Second, references.  Python works on a system of reference counting:
each time a function "takes ownership" of an object (by, for example,
assigning it to a list, or a dictionary) it increments that object's
reference count by one using Py_INCREF.  When the object is removed
from use in that particular place (e.g. removed from the list or
dictionary), the reference count is decremented with Py_DECREF.  When
the reference count reaches 0, Python knows that this object is not
being used by anything and can be freed (it may not be freed immediately,
however).

Why does this matter?  Well, we're creating a PyObject in this code,
with PyString_FromString.  Do we need to INCREF it?  To find out,
go take a look at the documentation for PyString_FromString:

    http://docs.python.org/api/stringObjects.html#l2h-461

See where it says "New reference"?  That means it's handing back an
object with a reference count of 1, and that's what we want.  If it
had said "Borrowed reference", then we would need to INCREF the object
before returning it, to indicate that we wanted the allocated memory to
survive past the end of the function.

Here's a way to think about references:

 - if you receive a Python object from the Python API, you can use it
   within your own C code without INCREFing it.

 - if you want to guarantee that the Python object survives past the
   end of your own C code, you must INCREF it.

 - if you received an object from Python code and it was a new reference,
   but you don't want it to survive past the end of your own C code, you
   should DECREF it.

If you wanted to return None, by the way, you can use Py_None.  Remember
to INCREF it!

Another note: during the class, I talked about using PyCObjects to
pass opaque C/C++ data types around.  This is useful if you are using
Python to organize your code, but you have complex structures that you
don't need to be Python-accessible.  You can wrap pointers in
PyCObjects (with an associated destructor, if so desired) at which
point they become opaque Python objects whose memory is managed by the
Python interpreter.  You can see an example in the example code, under
``code/hello/hellmodule.c``, functions ``cobj_in``, ``cobj_out``, and
``free_my_struct``, which pass an allocated C structure back to Python
using a PyCObject wrapper.

So that's a brief introduction to how you wrap things by hand.

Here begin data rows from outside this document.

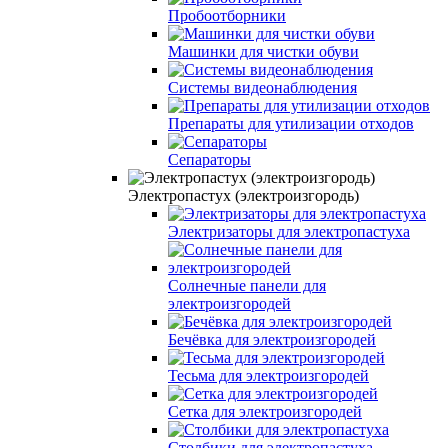
Пробоотборники
Машинки для чистки обуви
Системы видеонаблюдения
Препараты для утилизации отходов
Сепараторы
Электропастух (электроизгородь)
Электризаторы для электропастуха
Солнечные панели для
электроизгородей
Бечёвка для электроизгородей
Тесьма для электроизгородей
Сетка для электроизгородей
Столбики для электропастуха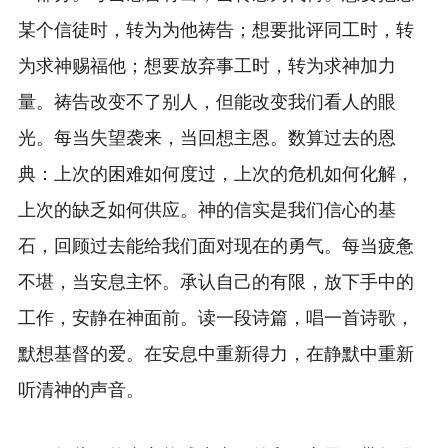
某个信徒时，转为为他祷告；想要批评同工时，转
为求神赐福他；想要放弃事工时，转为求神加力
量。祷告改变不了别人，但能改变我们看人的眼
光。每当失望袭来，当回想主恩。数算过去的恩
典：上次的困难如何度过，上次的危机如何化解，
上次的缺乏如何供应。神的信实是我们信心的基
石，回顾过去能给我们面对现在的勇气。每当疲惫
不堪，当安息主怀。承认自己的有限，放下手中的
工作，安静在神面前。读一段诗篇，唱一首诗歌，
默想基督的爱。在安息中重新得力，在静默中重新
听清神的声音。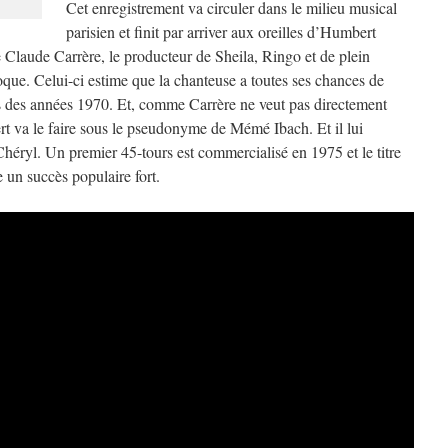
Cet enregistrement va circuler dans le milieu musical
parisien et finit par arriver aux oreilles d’Humbert
de Claude Carrère, le producteur de Sheila, Ringo et de plein
poque. Celui-ci estime que la chanteuse a toutes ses chances de
es des années 1970. Et, comme Carrère ne veut pas directement
rt va le faire sous le pseudonyme de Mémé Ibach. Et il lui
éryl. Un premier 45-tours est commercialisé en 1975 et le titre
 un succès populaire fort.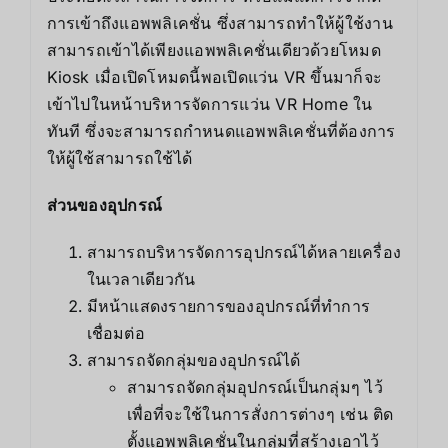
การเข้าถึงแอพพลิเคชั่น ซึ่งสามารถทำให้ผู้ใช้งาน
สามารถเข้าได้เพียงแอพพลิเคชั่นเดียวด้วยโหมด
Kiosk เมื่อเปิดโหมดนี้พอเปิดแว่น VR ขึ้นมาก็จะ
เข้าไปในหน้าบริหารจัดการแว่น VR Home ใน
ทันที ซึ่งจะสามารถกำหนดแอพพลิเคชั่นที่ต้องการ
ให้ผู้ใช้สามารถใช้ได้
ส่วนของอุปกรณ์
สามารถบริหารจัดการอุปกรณ์ได้หลายเครื่อง
ในเวลาเดียวกัน
มีหน้าแสดงรายการของอุปกรณ์ที่ทำการ
เชื่อมต่อ
สามารถจัดกลุ่มของอุปกรณ์ได้
สามารถจัดกลุ่มอุปกรณ์เป็นกลุ่มๆ ไว้
เพื่อที่จะใช้ในการสั่งการต่างๆ เช่น ติด
ตั้งแอพพลิเคชั่นในกลุ่มที่สร้างเอาไว้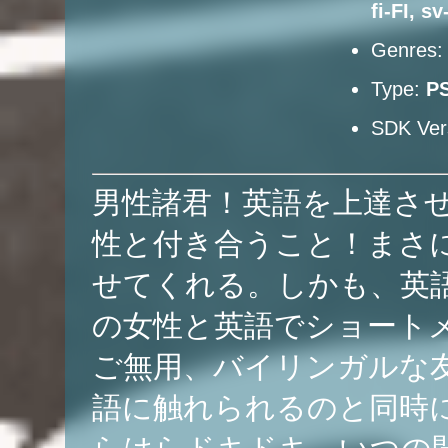
fi-FI, s
Genres
Type:
P
SDK Ver
男性諸君！英語を上達さ
性と付き合うこと！まさ
せてくれる。しかも、英
の女性と英語でショート
ご無用、バイリンガルな
語に触れられるのと同時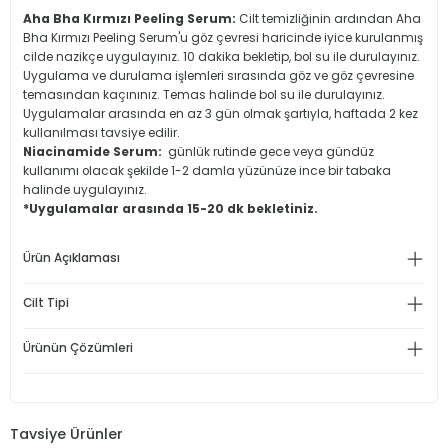
Aha Bha Kırmızı Peeling Serum:
Cilt temizliğinin ardından Aha
Bha Kırmızı Peeling Serum'u göz çevresi haricinde iyice kurulanmış
cilde nazikçe uygulayınız. 10 dakika bekletip, bol su ile durulayınız.
Uygulama ve durulama işlemleri sırasında göz ve göz çevresine
temasından kaçınınız. Temas halinde bol su ile durulayınız.
Uygulamalar arasında en az 3 gün olmak şartıyla, haftada 2 kez
kullanılması tavsiye edilir.
Niacinamide Serum:
günlük rutinde gece veya gündüz
kullanımı olacak şekilde 1-2 damla yüzünüze ince bir tabaka
halinde uygulayınız.
*Uygulamalar arasında 15-20 dk bekletiniz.
Ürün Açıklaması
Cilt Tipi
Ürünün Çözümleri
Tavsiye Ürünler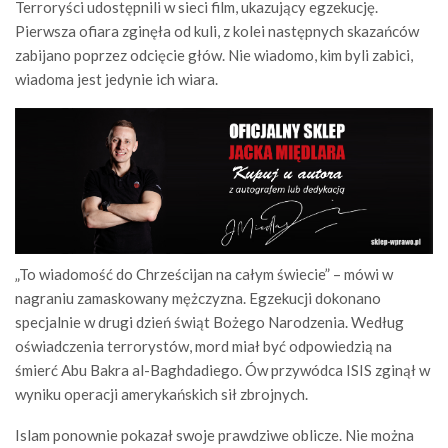
Terroryści udostępnili w sieci film, ukazujący egzekucję.
Pierwsza ofiara zginęła od kuli, z kolei następnych skazańców
zabijano poprzez odcięcie głów. Nie wiadomo, kim byli zabici,
wiadoma jest jedynie ich wiara.
„To wiadomość do Chrześcijan na całym świecie” – mówi w
nagraniu zamaskowany mężczyzna. Egzekucji dokonano
specjalnie w drugi dzień świąt Bożego Narodzenia. Według
oświadczenia terrorystów, mord miał być odpowiedzią na
śmierć Abu Bakra al-Baghdadiego. Ów przywódca ISIS zginął w
wyniku operacji amerykańskich sił zbrojnych.
Islam ponownie pokazał swoje prawdziwe oblicze. Nie można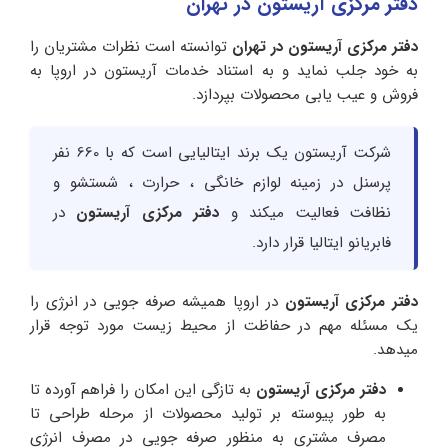
دفتر مرکزی آریستون در تهران
دفتر مرکزی آریستون در تهران
توانسته است نظرات مشتریان را
به خود جلب نماید و به استناد خدمات آریستون در اروپا به
فروش و عیب یابی محصولات بپردازد.
شرکت آریستون یک برند ایتالیایی است که با 660 نفر
پرسنل در زمینه لوازم خانگی ، حرارت ، شستشو و
نظافت فعالیت میکند و
دفتر مرکزی آریستون
در
فابریانو ایتالیا قرار دارد.
دفتر مرکزی آریستون
در اروپا همیشه صرفه جویی در انرژی را
یک مسئله مهم در حفاظت از محیط زیست مورد توجه قرار
میدهد.
دفتر مرکزی آریستون
به تازگی این امکان را فراهم آورده تا
به طور پیوسته بر تولید محصولات از مرحله طراحی تا
مصرف مشتری به منظور صرفه جویی در مصرف انرژی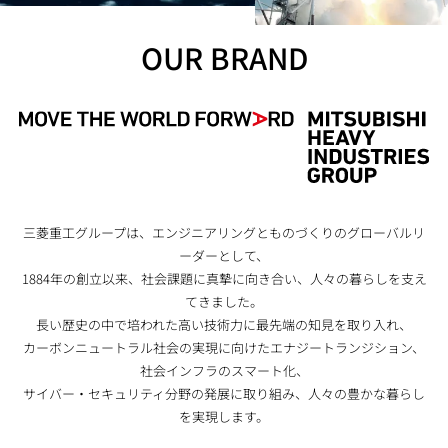
OUR BRAND
三菱重工グループは、エンジニアリングとものづくりのグローバルリ
ーダーとして、
1884年の創立以来、社会課題に真摯に向き合い、人々の暮らしを支え
てきました。
長い歴史の中で培われた高い技術力に最先端の知見を取り入れ、
カーボンニュートラル社会の実現に向けたエナジートランジション、
社会インフラのスマート化、
サイバー・セキュリティ分野の発展に取り組み、人々の豊かな暮らし
を実現します。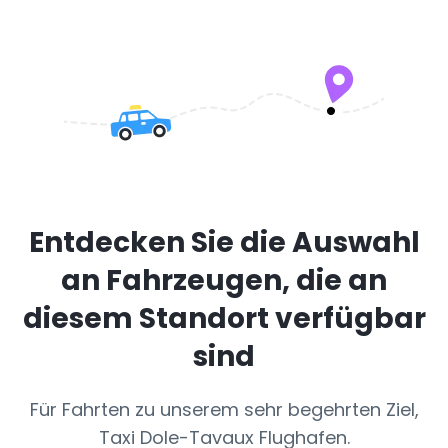
Entdecken Sie die Auswahl
an Fahrzeugen, die an
diesem Standort verfügbar
sind
Für Fahrten zu unserem sehr begehrten Ziel,
Taxi Dole-Tavaux Flughafen.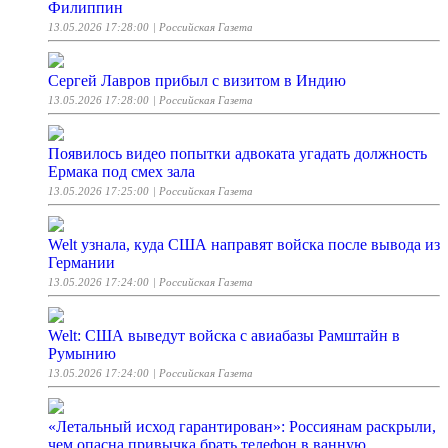
Филиппин
13.05.2026 17:28:00
| Российская Газета
Сергей Лавров прибыл с визитом в Индию
13.05.2026 17:28:00
| Российская Газета
Появилось видео попытки адвоката угадать должность
Ермака под смех зала
13.05.2026 17:25:00
| Российская Газета
Welt узнала, куда США направят войска после вывода из
Германии
13.05.2026 17:24:00
| Российская Газета
Welt: США выведут войска с авиабазы Рамштайн в
Румынию
13.05.2026 17:24:00
| Российская Газета
«Летальный исход гарантирован»: Россиянам раскрыли,
чем опасна привычка брать телефон в ванную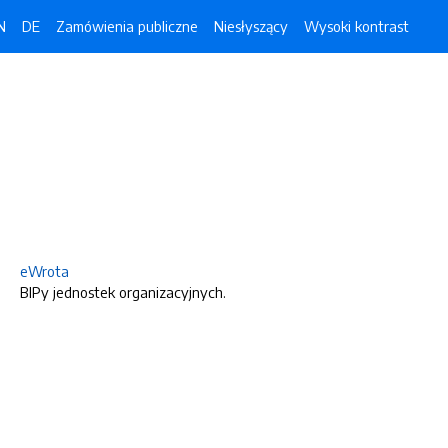
N
DE
Zamówienia publiczne
Niesłyszący
Wysoki kontrast
eWrota
BIPy jednostek organizacyjnych.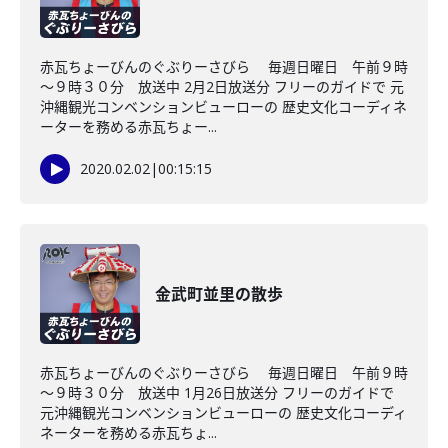
赤瓦ちょーびんのぐぶりーさびら 毎週日曜日 午前９時
～９時３０分 放送中 2月2日放送分 フリーのガイドで 元
沖縄観光コンベンションビューローの 歴史文化コーディネ
ーターを務める赤瓦ちょー...
2020.02.02
|
00:15:15
金武町並里の散歩
赤瓦ちょーびんのぐぶりーさびら 毎週日曜日 午前９時
～９時３０分 放送中 1月26日放送分 フリーのガイドで
元沖縄観光コンベンションビューローの 歴史文化コーディ
ネーターを務める赤瓦ちょ...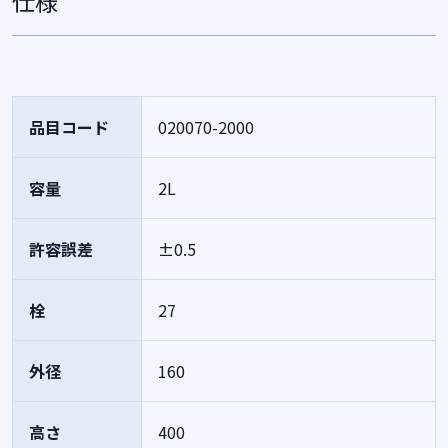
仕様
品目コード
020070-2000
容量
2L
許容誤差
±0.5
栓
27
外径
160
高さ
400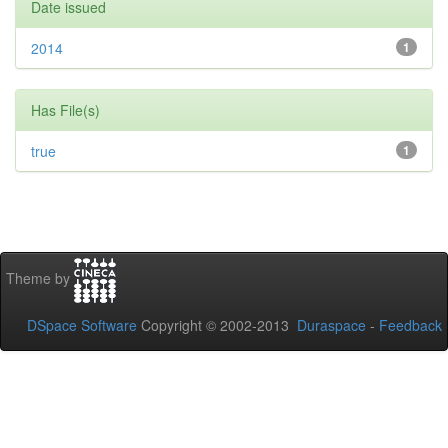
Date issued
2014
1
Has File(s)
true
1
Theme by
DSpace Software
Copyright © 2002-2013
Duraspace
-
Feedback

As you might guess, however, there are a number of projects devoted
to automatically wrapping code.  Here's a brief introduction to some of
them.

.. CTB: talk about testing c code with python?
.. Also pointers, deallocators.  (khmer?)

Wrapping Python code with SWIG
------------------------------

SWIG stands for "Simple Wrapper Interface Generator", and it is
capable of wrapping C in a large variety of languages.  To quote,
"SWIG is used with different types of languages including common
scripting languages such as Perl, PHP, Python, Tcl, Ruby and PHP. The
list of supported languages also includes non-scripting languages such
as C#, Common Lisp (CLISP, Allegro CL, CFFI, UFFI), Java, Modula-3 and
OCAML. Also several interpreted and compiled Scheme implementations
(Guile, MzScheme, Chicken) are supported."

Whew.

But we only care about Python for now!

SWIG is essentially a macro language that groks C code and can spit
out wrapper code for your language of choice.

You'll need three things for a SWIG wrapping of our 'hello' program.
First, a Makefile: ::

   all:
	swig -python -c++ -o _swigdemo_module.cc swigdemo.i
	python setup.py build_ext --inplace

This shows the steps we need to run: first, run SWIG to generate
the C code extension; then run ``setup.py build`` to actually build it.

Second, we need a SWIG wrapper file, 'swigdemo.i'.  In this case, it
can be pretty simple: ::

   %module swigdemo
   
   %{
   #include <stdlib.h>
   #include "hello.h"
   %}

   %include "hello.h"

A few things to note: the %module specifies the name of the module
to be generated from this wrapper file.  The code between the
%{ %} is placed, verbatim, in the C output file; in this case it
just includes two header files.  And, finally, the last line, %include,
just says "build your interface against the declarations in this header
file".

OK, and third, we will need a setup.py.  This is virtually identical
to the setup.py we wrote for the manual wrapping: ::

   from distutils.core import setup, Extension
   
   extension_mod = Extension("_swigdemo", ["_swigdemo_module.cc", "hello.c"])
   
   setup(name = "swigdemo", ext_modules=[extension_mod])

Now, when we run 'make', swig will generate the _swigdemo_module.cc
file, as well as a 'swigdemo.py' file; then, setup.py will compile the
two C files together into a single shared library, '_swigdemo', which
is imported by swigdemo.py; then the user can just 'import swigdemo'
and have direct access to everything in the wrapped module.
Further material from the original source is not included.